The even and odd components of the signal x(t) = e^-2t cos t are respectively.

Concept:

if x(t) is given signal then,

Even signal of x(t) = \(\frac{x(t)+x(-t)}{2}\)

&

odd signal of x(t) =\(\frac{x(t)-x(-t)}{2}\)

Solution:

Here,

x(t) = e-2t cos t 

Even signal of x(t) = \(\frac{x(t)+x(-t)}{2}\)

\(=\frac{e^{-2t} \space cos(t)+e^{-2(-t)} \space cos(-t)}{2}\)

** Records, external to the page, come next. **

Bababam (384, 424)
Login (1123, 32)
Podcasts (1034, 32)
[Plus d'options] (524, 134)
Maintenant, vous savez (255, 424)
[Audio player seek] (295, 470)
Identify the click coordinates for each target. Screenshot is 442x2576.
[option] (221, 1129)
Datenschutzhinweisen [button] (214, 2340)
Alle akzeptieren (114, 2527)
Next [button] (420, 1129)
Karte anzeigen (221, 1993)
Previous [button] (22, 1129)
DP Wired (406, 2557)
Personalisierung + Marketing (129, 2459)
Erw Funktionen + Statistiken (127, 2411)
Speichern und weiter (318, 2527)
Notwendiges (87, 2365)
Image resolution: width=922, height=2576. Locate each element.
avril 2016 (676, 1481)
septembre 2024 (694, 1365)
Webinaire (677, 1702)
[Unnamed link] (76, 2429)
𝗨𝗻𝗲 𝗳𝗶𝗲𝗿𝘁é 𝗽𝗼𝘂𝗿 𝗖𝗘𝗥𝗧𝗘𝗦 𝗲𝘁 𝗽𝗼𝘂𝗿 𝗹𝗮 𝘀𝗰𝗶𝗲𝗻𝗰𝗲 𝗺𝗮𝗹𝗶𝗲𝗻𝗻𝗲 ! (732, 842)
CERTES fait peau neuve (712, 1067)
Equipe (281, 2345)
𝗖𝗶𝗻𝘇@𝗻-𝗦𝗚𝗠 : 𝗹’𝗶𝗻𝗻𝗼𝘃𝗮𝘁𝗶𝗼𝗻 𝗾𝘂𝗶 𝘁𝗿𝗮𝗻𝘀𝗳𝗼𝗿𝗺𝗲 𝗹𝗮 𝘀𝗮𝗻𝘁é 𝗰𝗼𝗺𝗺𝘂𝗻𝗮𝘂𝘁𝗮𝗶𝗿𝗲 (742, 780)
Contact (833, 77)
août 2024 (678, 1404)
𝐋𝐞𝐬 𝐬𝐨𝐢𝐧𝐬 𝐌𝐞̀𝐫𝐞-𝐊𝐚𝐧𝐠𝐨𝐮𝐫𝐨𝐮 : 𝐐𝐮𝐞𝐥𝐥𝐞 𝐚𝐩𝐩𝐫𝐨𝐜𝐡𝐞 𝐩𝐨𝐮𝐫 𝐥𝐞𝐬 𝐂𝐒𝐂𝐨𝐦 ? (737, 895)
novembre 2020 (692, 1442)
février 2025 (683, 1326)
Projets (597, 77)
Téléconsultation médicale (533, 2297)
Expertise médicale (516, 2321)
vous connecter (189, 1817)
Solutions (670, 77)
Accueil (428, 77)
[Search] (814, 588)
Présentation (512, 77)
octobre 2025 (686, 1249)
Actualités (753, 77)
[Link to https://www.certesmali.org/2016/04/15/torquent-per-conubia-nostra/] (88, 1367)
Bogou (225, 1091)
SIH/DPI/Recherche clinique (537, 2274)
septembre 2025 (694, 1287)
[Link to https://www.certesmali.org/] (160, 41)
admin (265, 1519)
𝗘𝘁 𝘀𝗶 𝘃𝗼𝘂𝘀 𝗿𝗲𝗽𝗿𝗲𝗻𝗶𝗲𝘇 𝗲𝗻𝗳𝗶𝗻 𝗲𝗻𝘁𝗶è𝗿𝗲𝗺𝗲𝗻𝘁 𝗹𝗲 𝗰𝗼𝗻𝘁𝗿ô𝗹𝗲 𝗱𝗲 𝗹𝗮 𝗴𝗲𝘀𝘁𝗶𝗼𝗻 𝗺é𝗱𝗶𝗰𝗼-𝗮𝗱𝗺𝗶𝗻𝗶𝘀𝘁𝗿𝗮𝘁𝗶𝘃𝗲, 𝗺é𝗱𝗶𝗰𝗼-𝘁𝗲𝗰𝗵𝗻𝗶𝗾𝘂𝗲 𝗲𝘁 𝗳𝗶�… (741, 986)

\(=\frac{e^{-2t} \space cos(t)+e^{2t} \space cos(t)}{2}\)

\(= cos(t)\frac{(e^{-2t} \space+e^{2t}) }{2}\)

\(= cos(t)cosh(2t)\)

&

odd signal of x(t) =\(\frac{x(t)-x(-t)}{2}\)

\(=\frac{e^{-2t} \space cos(t)-e^{-2(-t)} \space cos(-t)}{2}\)

\(=\frac{e^{-2t} \space cos(t)-e^{2t} \space cos(t)}{2}\)

\(= cos(t)\frac{(e^{-2t} -e^{2t}) }{2}\)

\(=- cos(t)\frac{(e^{2t} -e^{-2t}) }{2}\)

\(= -cos(t)sinh(2t)\)